Il fut décidé que l’on s’y reposerait jusqu’au lendemain, afin d’y renouveler certaines provisions — entre autres, le thé et le sucre.

En même temps, M. Serge et Jean purent se procurer du plomb, de la poudre, et renouveler les munitions, qui leur faisaient complètement défaut.

Et lorsqu’ils furent de retour :

« En chasse, mon ami Jean ! s’écria M. Serge. Nous ne reviendrons pas le carnier vide !… en chasse !…

— Si vous le voulez », répondit Jean, plutôt par devoir que par plaisir.

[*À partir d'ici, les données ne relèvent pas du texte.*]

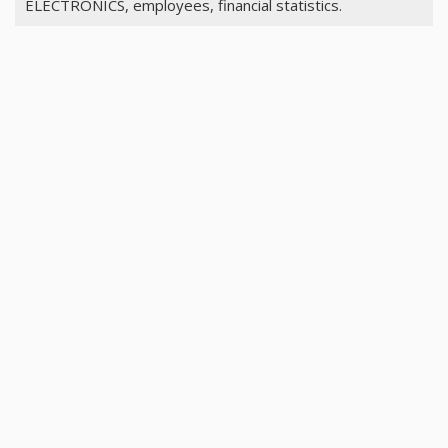
ELECTRONICS, employees, financial statistics.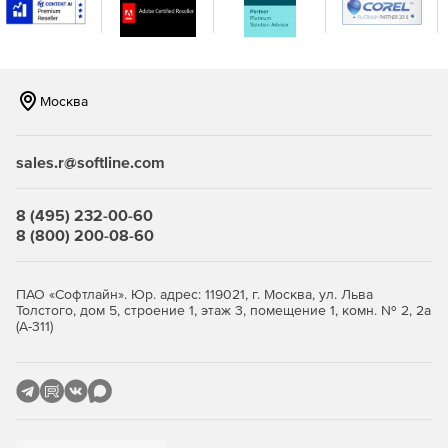
консоли.
Москва
sales.r@softline.com
8 (495) 232-00-60
8 (800) 200-08-60
ПАО «Софтлайн». Юр. адрес: 119021, г. Москва, ул. Льва
Толстого, дом 5, строение 1, этаж 3, помещение 1, комн. № 2, 2а
(А-311)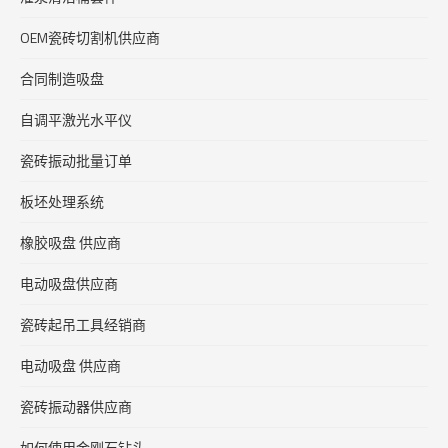
OEM瓷砖切割机供应商
合同制造吸盘
自调平激光水平仪
瓷砖振动批量订单
板坯处理系统
橡胶吸盘 供应商
电动吸盘供应商
瓷砖起吊工具经销商
电动吸盘 供应商
瓷砖振动器供应商
如何使用金刚石钻头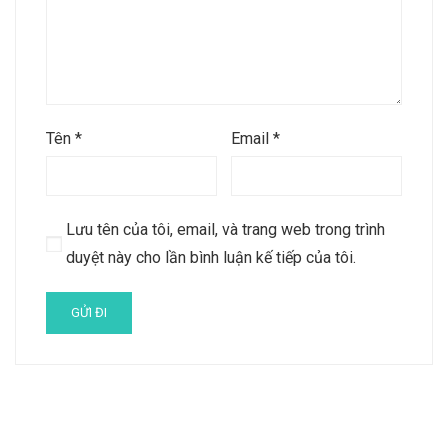
Tên
*
Email
*
Lưu tên của tôi, email, và trang web trong trình
duyệt này cho lần bình luận kế tiếp của tôi.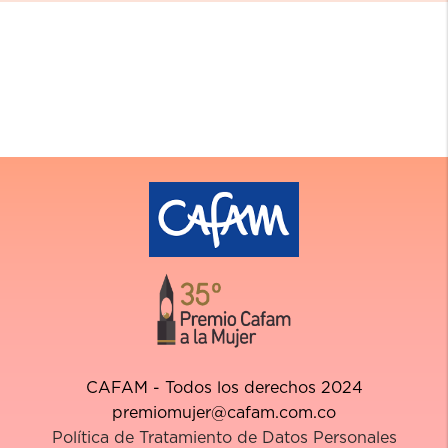
CAFAM - Todos los derechos 2024
premiomujer@cafam.com.co
Política de Tratamiento de Datos Personales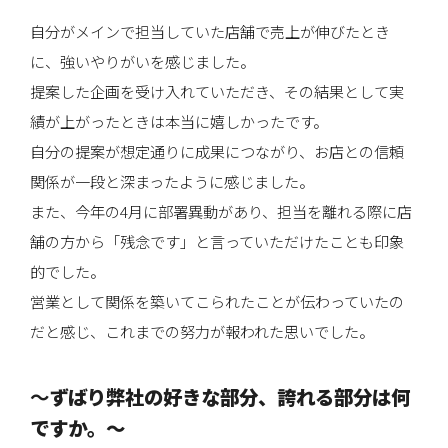
自分がメインで担当していた店舗で売上が伸びたとき
に、強いやりがいを感じました。
提案した企画を受け入れていただき、その結果として実
績が上がったときは本当に嬉しかったです。
自分の提案が想定通りに成果につながり、お店との信頼
関係が一段と深まったように感じました。
また、今年の4月に部署異動があり、担当を離れる際に店
舗の方から「残念です」と言っていただけたことも印象
的でした。
営業として関係を築いてこられたことが伝わっていたの
だと感じ、これまでの努力が報われた思いでした。
〜
ずばり弊社の好きな部分、誇れる部分は何
ですか。〜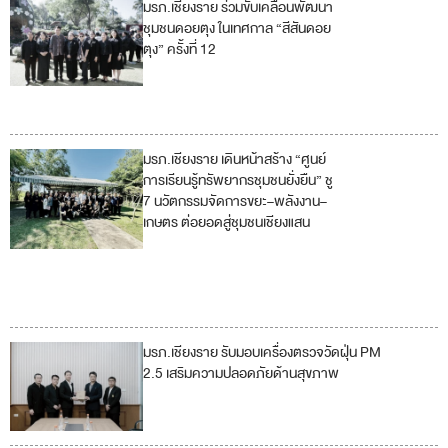
มรภ.เชียงราย ร่วมขับเคลื่อนพัฒนา
1
8
ชุมชนดอยตุง ในเทศกาล “สีสันดอย
ตุง” ครั้งที่ 12
10
11
17
มรภ.เชียงราย เดินหน้าสร้าง “ศูนย์
3
6
7
การเรียนรู้ทรัพยากรชุมชนยั่งยืน” ชู
7 นวัตกรรมจัดการขยะ–พลังงาน–
8
11
เกษตร ต่อยอดสู่ชุมชนเชียงแสน
12
13
14
15
มรภ.เชียงราย รับมอบเครื่องตรวจวัดฝุ่น PM
3
2.5 เสริมความปลอดภัยด้านสุขภาพ
11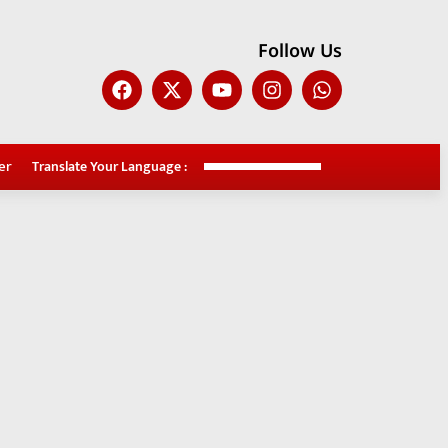
Follow Us
er
Translate Your Language :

Pauvre garçon ! La pensée d’une séparation si prochaine lui faisait prendre toute chose en dégoût.

« Nous accompagnez-vous, Ortik ? demanda M. Serge.

— Volontiers, répondit le matelot.

— Tâchez de me rapporter du bon gibier, recommanda Mme  Cascabel, et je m’engage à vous préparer un bon repas ! »

Comme il n’était que deux heures après midi, les chasseurs avaient le temps de fouiller les bois alentour. Et sous ces épais massifs, si le gibier ne venait pas de lui-même au-devant des coups de fusil, c’est qu’il y mettrait peu de complaisance.